▶ _What the task asks_
In the copy of these records, include no pictures and change nothing else.
-- Supplied records follows --
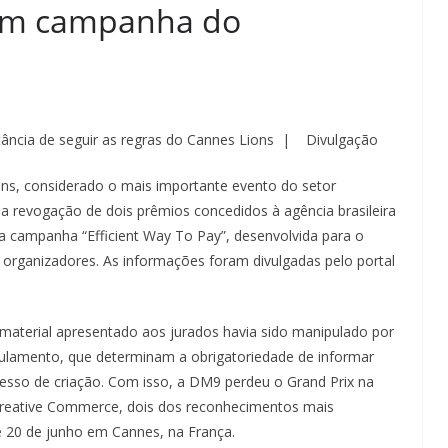
 em campanha do
ância de seguir as regras do Cannes Lions | Divulgação
ions, considerado o mais importante evento do setor
 a revogação de dois prêmios concedidos à agência brasileira
 na campanha “Efficient Way To Pay”, desenvolvida para o
rganizadores. As informações foram divulgadas pelo portal
 material apresentado aos jurados havia sido manipulado por
egulamento, que determinam a obrigatoriedade de informar
processo de criação. Com isso, a DM9 perdeu o Grand Prix na
Creative Commerce, dois dos reconhecimentos mais
 e 20 de junho em Cannes, na França.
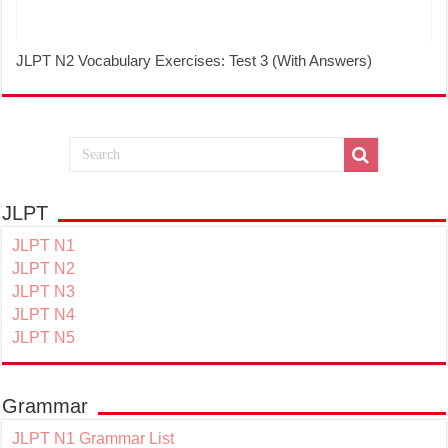
JLPT N2 Vocabulary Exercises: Test 3 (With Answers)
JLPT
JLPT N1
JLPT N2
JLPT N3
JLPT N4
JLPT N5
Grammar
JLPT N1 Grammar List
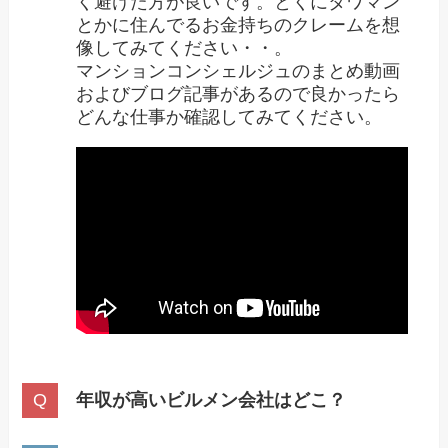
く避けた方が良いです。とくにタワマン
とかに住んでるお金持ちのクレームを想
像してみてください・・。
マンションコンシェルジュのまとめ動画
およびブログ記事があるので良かったら
どんな仕事か確認してみてください。
年収が高いビルメン会社はどこ？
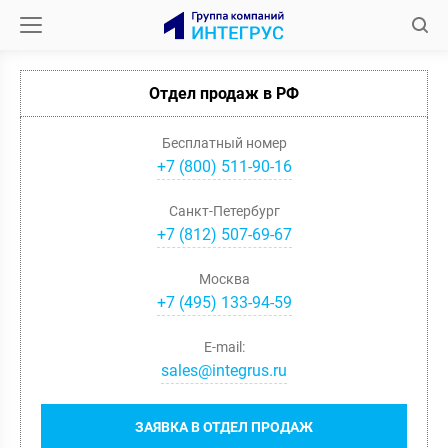
Отдел продаж в РФ
Бесплатный номер
+7 (800) 511-90-16
Санкт-Петербург
+
7
(
812
)
507-69-67
Москва
+
7
(
495
)
133-94-59
E-mail:
sales@integrus.ru
ЗАЯВКА В ОТДЕЛ ПРОДАЖ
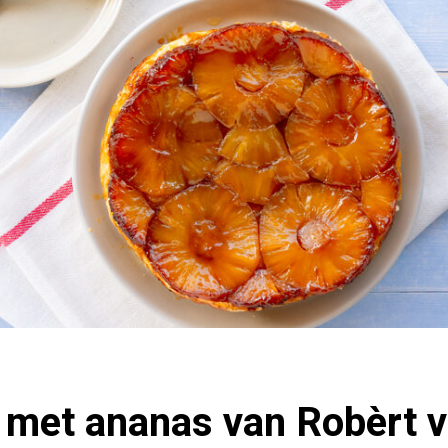
n met ananas van Robèrt 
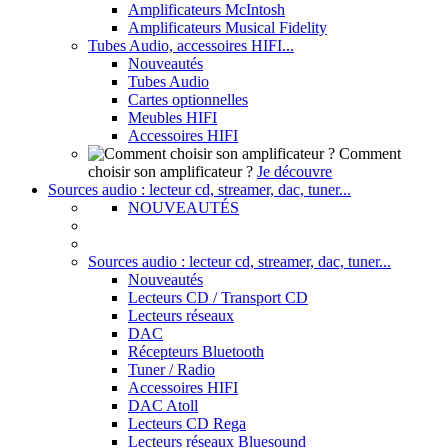
Amplificateurs McIntosh
Amplificateurs Musical Fidelity
Tubes Audio, accessoires HIFI...
Nouveautés
Tubes Audio
Cartes optionnelles
Meubles HIFI
Accessoires HIFI
Comment
choisir son amplificateur ?
Je découvre
Sources audio : lecteur cd, streamer, dac, tuner...
NOUVEAUTÉS
Sources audio : lecteur cd, streamer, dac, tuner...
Nouveautés
Lecteurs CD / Transport CD
Lecteurs réseaux
DAC
Récepteurs Bluetooth
Tuner / Radio
Accessoires HIFI
DAC Atoll
Lecteurs CD Rega
Lecteurs réseaux Bluesound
-- Supplied records concluded --
▶ _Written solution_
 em campanha do
ância de seguir as regras do Cannes Lions | Divulgação
ions, considerado o mais importante evento do setor
 a revogação de dois prêmios concedidos à agência brasileira
 na campanha “Efficient Way To Pay”, desenvolvida para o
rganizadores. As informações foram divulgadas pelo portal
 material apresentado aos jurados havia sido manipulado por
egulamento, que determinam a obrigatoriedade de informar
processo de criação. Com isso, a DM9 perdeu o Grand Prix na
Creative Commerce, dois dos reconhecimentos mais
 e 20 de junho em Cannes, na França.
JLPT N2 Vocabulary Exercises: Test 3 (With Answers)
JLPT
JLPT N1
JLPT N2
JLPT N3
JLPT N4
JLPT N5
Grammar
JLPT N1 Grammar List
く避けた方が良いです。とくにタワマン
とかに住んでるお金持ちのクレームを想
像してみてください・・。
マンションコンシェルジュのまとめ動画
およびブログ記事があるので良かったら
どんな仕事か確認してみてください。
年収が高いビルメン会社はどこ？
Отдел продаж в РФ
Бесплатный номер
+7 (800) 511-90-16
Санкт-Петербург
+
7
(
812
)
507-69-67
Москва
+
7
(
495
)
133-94-59
E-mail:
sales@integrus.ru
ЗАЯВКА В ОТДЕЛ ПРОДАЖ
n met ananas van Robèrt 
Amplificateurs McIntosh
Amplificateurs Musical Fidelity
Tubes Audio, accessoires HIFI...
Nouveautés
Tubes Audio
Cartes optionnelles
Meubles HIFI
Accessoires HIFI
Comment
choisir son amplificateur ?
Je découvre
Sources audio : lecteur cd, streamer, dac, tuner...
NOUVEAUTÉS
Sources audio : lecteur cd, streamer, dac, tuner...
Nouveautés
Lecteurs CD / Transport CD
Lecteurs réseaux
DAC
Récepteurs Bluetooth
Tuner / Radio
Accessoires HIFI
DAC Atoll
Lecteurs CD Rega
Lecteurs réseaux Bluesound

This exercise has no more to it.